Action #1828: Enhance the code quality - ctools - CTA IRAP Project Gateway

Action #1828

Enhance the code quality

Added by Knödlseder Jürgen over 8 years ago. Updated over 8 years ago.

Status:

Closed

Start date:

07/29/2016

Priority:

Normal

Due date:

Assigned To:

% Done:

100%

Category:

Estimated time:

0.00 hour

Target version:

1.2.0

Duration:

Description

Today there are a number of major issues in the code quality analysis of ctools, which can be seen at https://cta-sonar.irap.omp.eu/component_issues?id=ctools#resolved=false|severities=MAJOR.

The ultimate goal is to reduce the number of major issues to zero.

This action concerns everybody. Just create a feature branch with the number of this issue and some text indicating what feature you are working on, and drop a message if you have some improvements to merge in.

Improvement concern mainly increasing of code coverage (and specifically the branch coverage), but improvements are certainly also possible in other areas.

There are a number of issues saying that there are not enough comments in the code. You should however not add comments to make these issues go away. Only add comments when they make sense. The Sonar Qube rules will eventually be adjusted to require less comments in the Python scripts, as the code is most pretty self explanatory.

Recurrence

No recurrence.

Related issues

History

#1 Updated by Knödlseder Jürgen over 8 years ago

Status changed from New to In Progress
% Done changed from 0 to 10

Add unit test for csinfo script, comment csinfo script and add test of cscripts module
Revise cslightcrv script
Add model definition file for all spectral and spatial models to increase the csmodelinfo test coverage
Add a pointing definition file with maximum information to increase the csobsdef test coverage
Test all algorithms in csresmap, refactor code to avoid many member variables

These changes led to the following improvements:

cscript	before	after
`csfindobs`	5 branches	-
`csinfo`	38 comments, 71 lines, 12 branches	20 comments
`cslightcrv`	21 comments	15 comments
`csmodelinfo`	9 comments, 5 branches	9 comments
`csobsdef`	16 comments, 5 branches	16 comments
`csresmap`	7 branches	-
`cssens`	51 comments, 1 duplicate, 26 branches	49 comments, 1 duplicate
`cstsdist`	19 comments, 2 duplicate, 18 branches	2 comments, 2 duplicate
`cspull`	32 comments, 1 duplicate	16 comments, 2 duplicate

The number of major issues went down from 106 to 97.
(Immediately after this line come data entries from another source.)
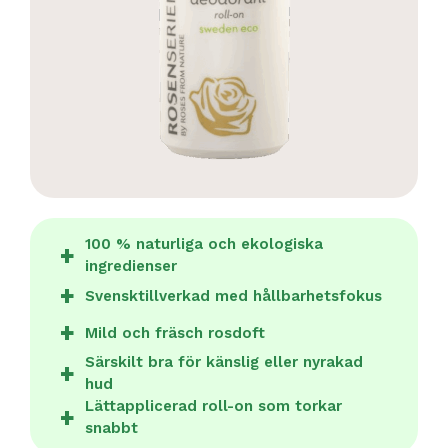
100 % naturliga och ekologiska
ingredienser
Svensktillverkad med hållbarhetsfokus
Mild och fräsch rosdoft
Särskilt bra för känslig eller nyrakad
hud
Lättapplicerad roll-on som torkar
snabbt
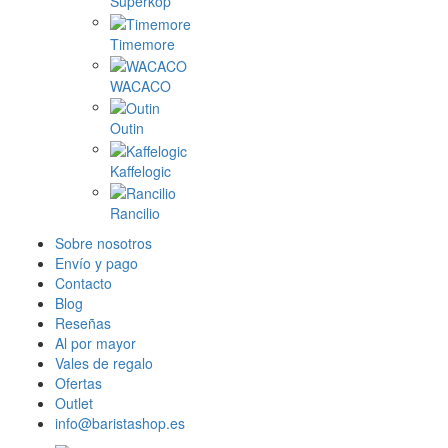
Superkop
Timemore
WACACO
Outin
Kaffelogic
Rancilio
Sobre nosotros
Envío y pago
Contacto
Blog
Reseñas
Al por mayor
Vales de regalo
Ofertas
Outlet
info@baristashop.es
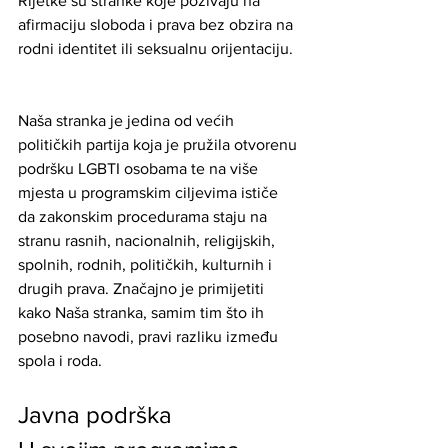
Rijetke su stranke koje pozivaju na 
afirmaciju sloboda i prava bez obzira na 
rodni identitet ili seksualnu orijentaciju.
Naša stranka je jedina od većih 
političkih partija koja je pružila otvorenu 
podršku LGBTI osobama te na više 
mjesta u programskim ciljevima ističe 
da zakonskim procedurama staju na 
stranu rasnih, nacionalnih, religijskih, 
spolnih, rodnih, političkih, kulturnih i 
drugih prava. Značajno je primijetiti 
kako Naša stranka, samim tim što ih 
posebno navodi, pravi razliku između 
spola i roda.
Javna podrška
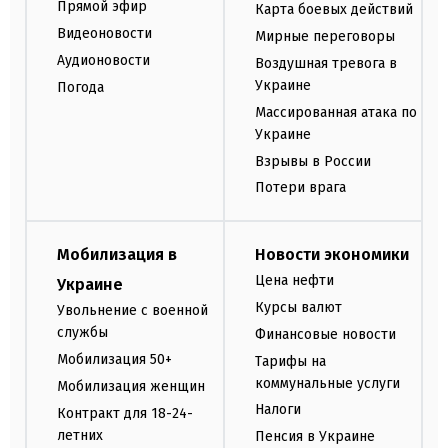
Прямой эфир
Карта боевых действий
Видеоновости
Мирные переговоры
Аудионовости
Воздушная тревога в
Украине
Погода
Массированная атака по
Украине
Взрывы в России
Потери врага
Мобилизация в
Новости экономики
Цена нефти
Украине
Курсы валют
Увольнение с военной
службы
Финансовые новости
Мобилизация 50+
Тарифы на
коммунальные услуги
Мобилизация женщин
Налоги
Контракт для 18-24-
летних
Пенсия в Украине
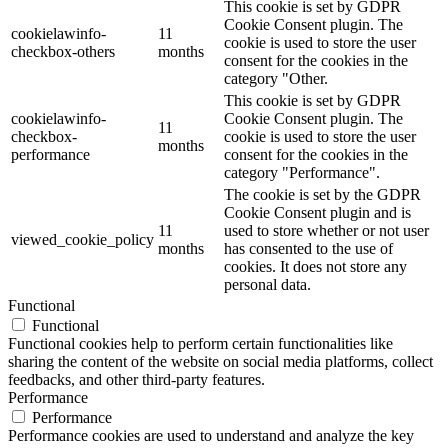
This cookie is set by GDPR
Cookie Consent plugin. The
cookielawinfo-
11
cookie is used to store the user
checkbox-others
months
consent for the cookies in the
category "Other.
This cookie is set by GDPR
cookielawinfo-
Cookie Consent plugin. The
11
checkbox-
cookie is used to store the user
months
performance
consent for the cookies in the
category "Performance".
The cookie is set by the GDPR
Cookie Consent plugin and is
11
used to store whether or not user
viewed_cookie_policy
months
has consented to the use of
cookies. It does not store any
personal data.
Functional
Functional
Functional cookies help to perform certain functionalities like
sharing the content of the website on social media platforms, collect
feedbacks, and other third-party features.
Performance
Performance
Performance cookies are used to understand and analyze the key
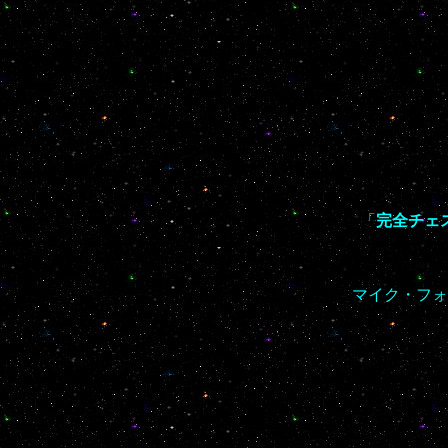
「
完全チェ
マイク・フォ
#2 Updated by Knödlseder Jürgen over 8 years ago

% Done changed from 10 to 20

I continued the work on the improvement of the code quality. The branch coverage of cscripts and example scripts have been improved. There are still some major issues remaining, mostly related to insufficient comments. I still need to go over the scripts and the example and to check whether commenting needs to be improved. Besides the “comments” issues there are remaining issues with the following scripts and examples:

cscript	Issues
`csiactcopy.py`	58 lines, 67 branches
`csiactdata.py`	1 branch
`csiactobs.py`	38 branches
`csroot2caldb.py`	26 branches

examples	Issues
`show_pha.py`	2 branches
`show_pull_histogram.py`	1 branch
`show_sensitivity.py`	3 branches

There are now 63 major issues remaining.

#3 Updated by Mayer Michael over 8 years ago

% Done changed from 20 to 30

I have been working on the IACT cscripts and tried to reduce the issues. At least I think I did something helpful - I have no measure if some of the issues really went away (or is there a way to run sonar on my local code?).
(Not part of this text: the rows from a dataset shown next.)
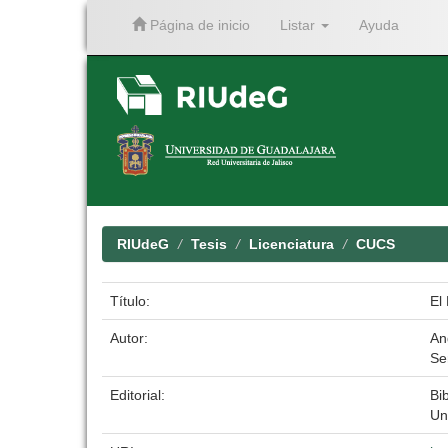
Página de inicio
Listar
Ayuda
Skip
navigation
RIUdeG
Tesis
Licenciatura
CUCS
Título:
El
Autor:
An
Se
Editorial:
Bib
Un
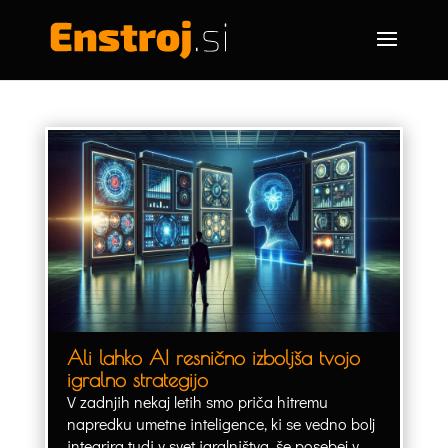
Ali lahko AI resnično izboljša tvojo
igralno strategijo
V zadnjih nekaj letih smo priča hitremu
napredku umetne inteligence, ki se vedno bolj
integrira tudi v svet igralništva, še posebej v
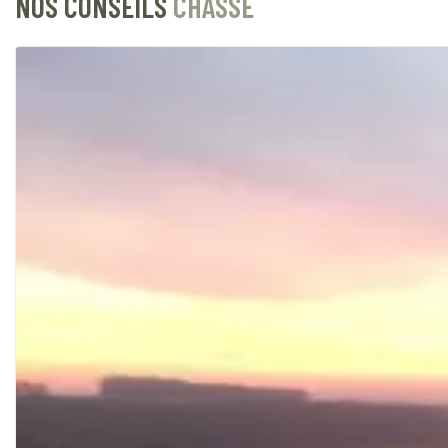
NOS CONSEILS
CHASSE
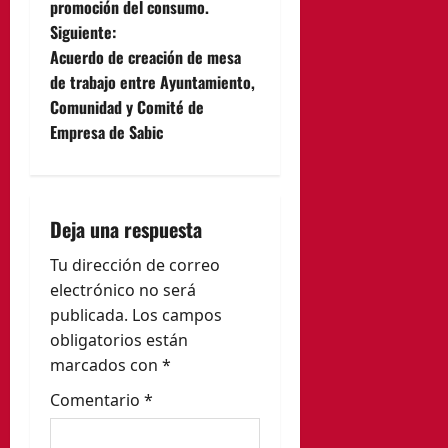
promoción del consumo.
e
Siguiente:
Acuerdo de creación de mesa
g
de trabajo entre Ayuntamiento,
Comunidad y Comité de
a
Empresa de Sabic
c
i
Deja una respuesta
ó
Tu dirección de correo
n
electrónico no será
publicada.
Los campos
d
obligatorios están
e
marcados con
*
Comentario
*
e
I have added some more tests and comments for csiactdata, csiactcopy and csiactobs (I didnt find issues for csfindobs). I also fixed a bug in csiactcopy (#1831). This tool however, cannot be very nicely covered by unit tests. For more extensive tests, we would need to add a larger database and test various scenarios (runlist, bad files, etc) which would take a lot of time.

I also realised that the unit tests fail for all IACT cscripts if the environment variable $VHEFITS is set. I am not sure yet how to circumvent this. For now, $VHEFITS overwrites the data path, leading to a wrong data path in the unit tests. Should we change the logic that if a datapath is provided (which is the case in our unit tests), the environment variable gets ignored?
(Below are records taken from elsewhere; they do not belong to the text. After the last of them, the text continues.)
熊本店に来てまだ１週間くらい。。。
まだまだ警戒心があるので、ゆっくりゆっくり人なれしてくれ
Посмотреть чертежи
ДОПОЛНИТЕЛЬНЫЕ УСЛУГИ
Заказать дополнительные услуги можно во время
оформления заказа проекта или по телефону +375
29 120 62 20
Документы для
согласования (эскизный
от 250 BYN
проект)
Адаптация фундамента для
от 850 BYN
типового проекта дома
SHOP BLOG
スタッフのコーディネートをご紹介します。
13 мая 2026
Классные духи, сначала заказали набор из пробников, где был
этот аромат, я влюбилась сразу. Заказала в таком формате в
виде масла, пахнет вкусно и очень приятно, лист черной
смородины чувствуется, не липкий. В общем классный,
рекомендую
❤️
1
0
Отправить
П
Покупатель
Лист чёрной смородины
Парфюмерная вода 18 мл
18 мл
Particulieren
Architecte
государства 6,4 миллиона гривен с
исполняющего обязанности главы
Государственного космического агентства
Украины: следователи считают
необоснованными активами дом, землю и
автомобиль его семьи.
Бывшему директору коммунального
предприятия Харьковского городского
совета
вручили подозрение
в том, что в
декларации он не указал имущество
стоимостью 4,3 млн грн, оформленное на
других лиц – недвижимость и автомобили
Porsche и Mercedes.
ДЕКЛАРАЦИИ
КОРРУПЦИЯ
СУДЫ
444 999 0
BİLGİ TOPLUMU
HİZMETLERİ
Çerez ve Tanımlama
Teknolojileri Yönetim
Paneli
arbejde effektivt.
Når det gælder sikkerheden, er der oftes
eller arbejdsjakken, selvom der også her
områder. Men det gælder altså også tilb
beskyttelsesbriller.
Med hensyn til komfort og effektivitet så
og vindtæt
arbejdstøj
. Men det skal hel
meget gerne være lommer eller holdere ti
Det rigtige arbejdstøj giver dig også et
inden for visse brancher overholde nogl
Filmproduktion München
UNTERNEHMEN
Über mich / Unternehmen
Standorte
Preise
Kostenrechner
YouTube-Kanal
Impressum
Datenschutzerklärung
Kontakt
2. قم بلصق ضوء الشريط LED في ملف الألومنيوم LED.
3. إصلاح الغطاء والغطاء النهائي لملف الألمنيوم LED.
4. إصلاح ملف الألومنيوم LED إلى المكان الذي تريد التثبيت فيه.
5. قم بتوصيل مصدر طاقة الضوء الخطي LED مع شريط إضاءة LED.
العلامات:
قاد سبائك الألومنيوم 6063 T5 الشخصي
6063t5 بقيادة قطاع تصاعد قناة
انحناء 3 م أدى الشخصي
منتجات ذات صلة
My changes and modifications are available on branch 1828-quality-of-iact-cscripts.

#4 Updated by Knödlseder Jürgen over 8 years ago

Mayer Michael wrote:

I have been working on the IACT cscripts and tried to reduce the issues. At least I think I did something helpful - I have no measure if some of the issues really went away (or is there a way to run sonar on my local code?).

Unfortunately not. I will look into a possibility to set this up, but for the moment I can’t see an obvious solution.

I have added some more tests and comments for csiactdata, csiactcopy and csiactobs (I didnt find issues for csfindobs). I also fixed a bug in csiactcopy (#1831). This tool however, cannot be very nicely covered by unit tests. For more extensive tests, we would need to add a larger database and test various scenarios (runlist, bad files, etc) which would take a lot of time.

The results now are:

cscript	Issues before	Issues now
`csiactcopy.py`	58 lines, 67 branches	48 lines, 62 branches
`csiactdata.py`	1 branch	-
`csiactobs.py`	38 branches	12 branches

Concerning csiactcopy.py, I could improve the branch coverage by checking also with a higher chatter level of 4. I recognised that _merge() is never called. Also a test with a runlist file should increase the branch coverage. A test with a non-existing prodname would also be good.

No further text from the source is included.